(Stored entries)
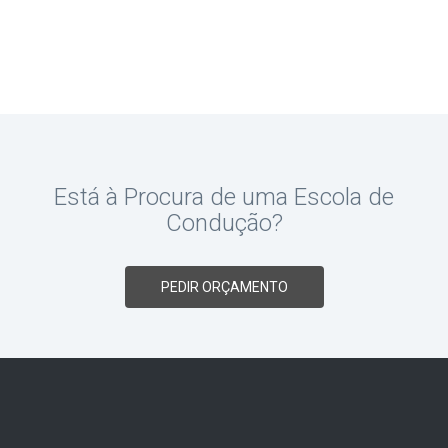
Está à Procura de uma Escola de
Condução?
PEDIR ORÇAMENTO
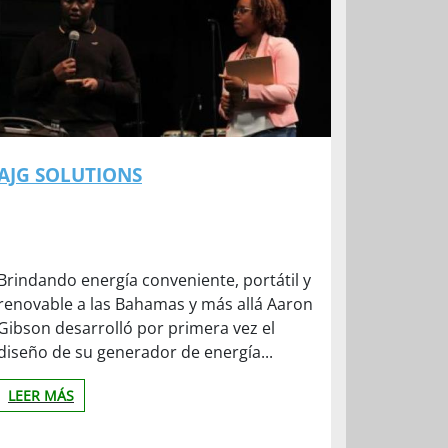
AJG SOLUTIONS
Brindando energía conveniente, portátil y
renovable a las Bahamas y más allá Aaron
Gibson desarrolló por primera vez el
diseño de su generador de energía...
LEER MÁS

**Problem to work on**: In the copy, include every line of the entries above exactly and none of the pictures.

**Answer box**:
Está à Procura de uma Escola de
Condução?
PEDIR ORÇAMENTO
AJG SOLUTIONS
Brindando energía conveniente, portátil y
renovable a las Bahamas y más allá Aaron
Gibson desarrolló por primera vez el
diseño de su generador de energía...
LEER MÁS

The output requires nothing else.